After work, the W.P.A. gang got into fights with local boys, but they were fighting not out of ideological controversy so much as for recreation and for the purpose of showing off in front of a very pretty teenage redhead girl named Sonora Twichell who was presumed to be the niece of the Beautiful Girl and was spending the summer with her, as she had been doing for several summers, going back home each August to her presumed mother in Little Rock. John Henry “Hank” Ingledew was one of the local boys who fought with the W.P.A. gang for the purpose of showing off in front of Sonora, although he didn’t need to, because she had eyes only for him, although he didn’t know it; because he was just as shy of females as any Ingledew had ever been, although he never forgot about Eli Willard’s chronometer wristwatch which he had buried; because he knew that some day he would have a son to give the watch to, although he couldn’t conceive of how he would ever approach a girl and get up his nerve to ask her to marry him so that they could have a son; because that was something well beyond the powers of an Ingledew, although he knew that in order for him to exist his own father somehow had to have approached his mother. The very pretty redhead Sonora thought that Hank Ingledew was the best-looking boy she had ever seen, and from the age of thirteen onward, when she first started spending summers with the woman she thought was her aunt but guessed was her mother, she decided that she would marry Hank someday. But every time she even looked at him, let alone spoke to him, he would get red in the face and turn away. Her mother, whom she presumed to be her aunt, told her about the legendary woman-shyness of all the Ingledews extending back into history. The Beautiful Girl knew the whole history of Stay More and told Sonora about the cornbread that Sarah had baked for Jacob Ingledew, so Sonora baked some corn-bread for Hank the summer she turned sixteen, and she took it to him and gave it to him, but nobody (except Eli Willard) had ever bothered to tell Hank anything about his great-great-grandfather (and Eli Willard hadn’t mentioned the cornbread) so Hank didn’t know the significance of the cornbread, except as something to eat, and he did eat it, but didn’t think it was as good as the cornbread his mother made, although he didn’t say this to Sonora, because he wasn’t capable of saying anything to her.

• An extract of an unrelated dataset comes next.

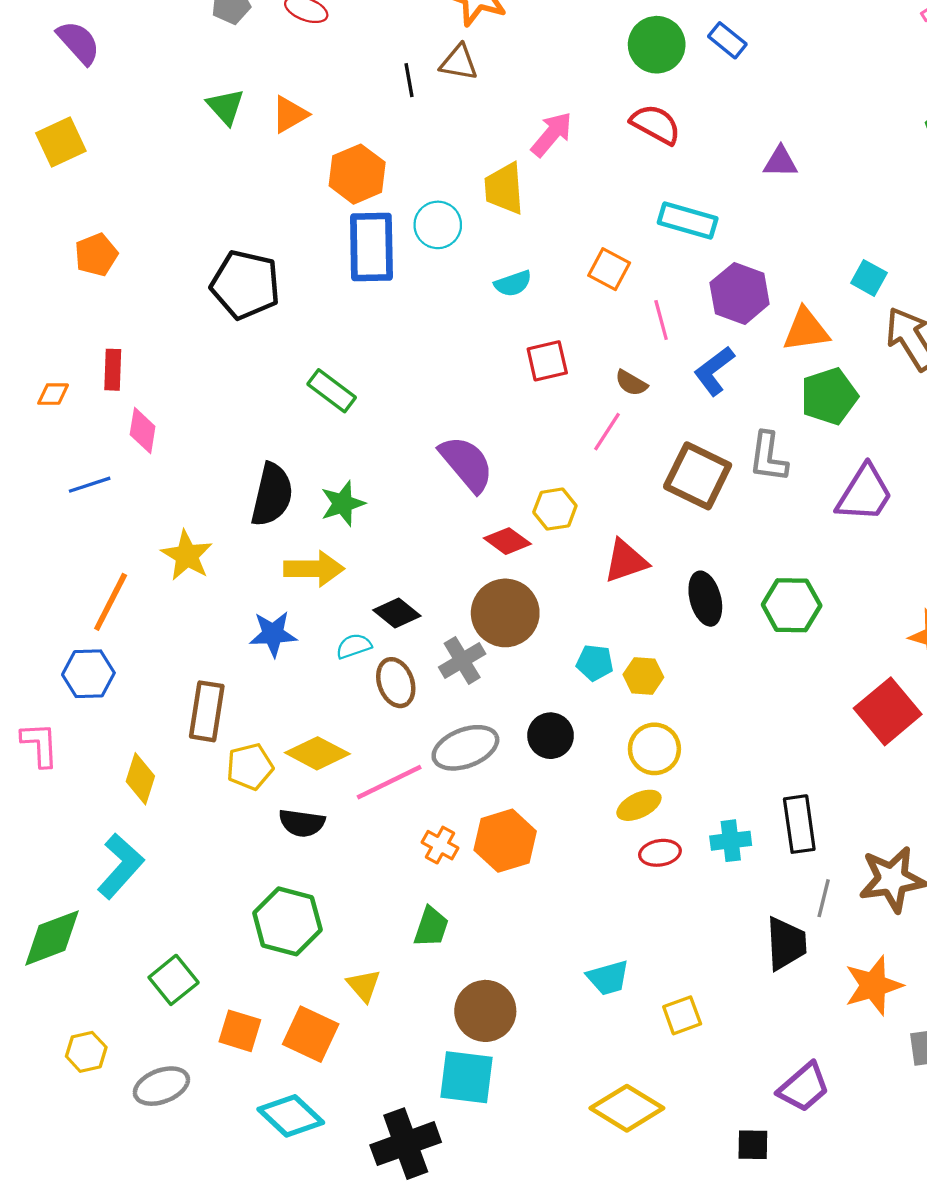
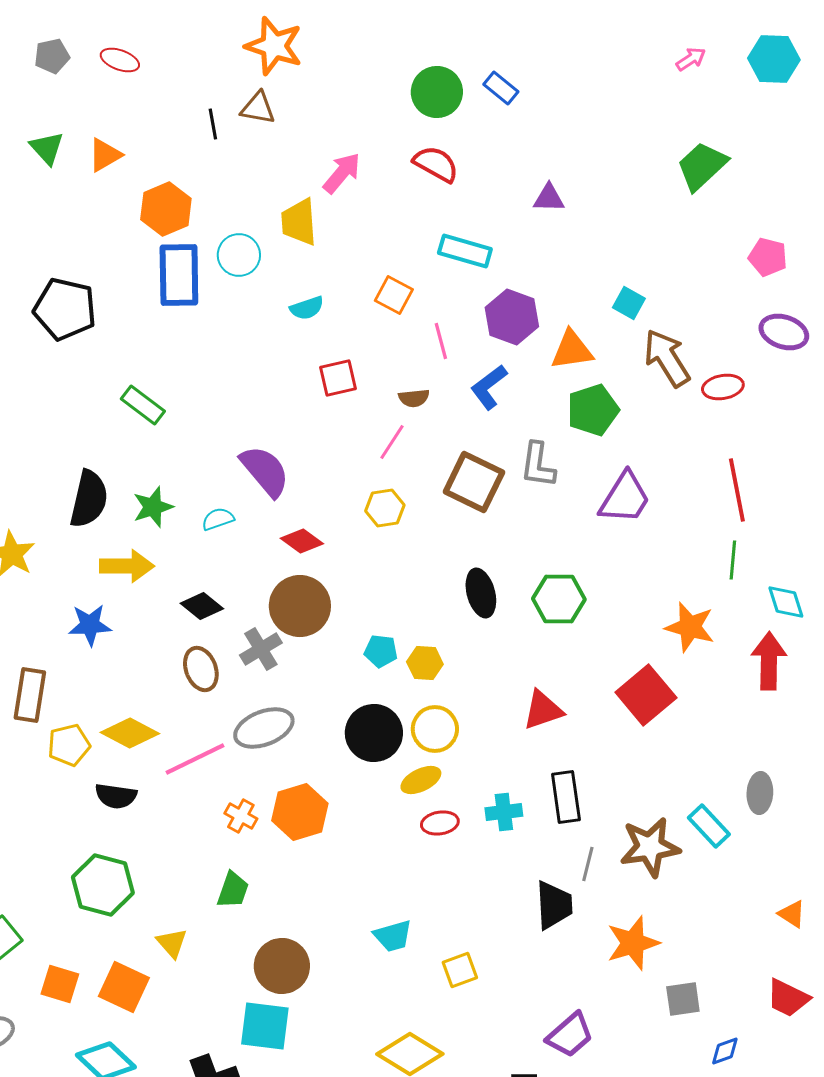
brown semicircle: (631, 383) -> (414, 398), turned -36
yellow hexagon: (555, 509) -> (385, 508), moved
red triangle: (626, 561) -> (543, 710), moved
cyan semicircle: (354, 646) -> (218, 519), moved
black circle: (551, 736) -> (374, 733), moved, size x1.4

When Sonora went back home to Little Rock that year after the summer was over, she was emboldened to write a letter to Hank, saying things that she dared not say to his face, things that he dared not listen to, to his face. She told him that although she was only sixteen years old she already felt grown up and that she didn’t like any of the boys in Little Rock as much as she liked him and she was very sorry that he wasn’t able to talk to her and she hoped that even though he couldn’t talk to her he might be able to write
to her, and she signed it “Your friend, Sonora.”
Just holding this letter in his hands made Hank get very red in the face, especially because Sonora was the prettiest girl he had ever seen, which made it all the harder for him to conceive of ever being able to say anything to her. But he suddenly realized that saying something to her in a letter wouldn’t be the same as saying something to her face. She wouldn’t be looking at him when he said it; she couldn’t even see him. So he sat down and got out a sheet of writing paper and took his pencil and licked on it and chewed it for a while, and managed to write, “Dear Sonora:” That was as far as he got. He waited for a better day, but the day never came, so he took the sheet of paper saying only “Dear Sonora:” and put it in an envelope and mailed it to her.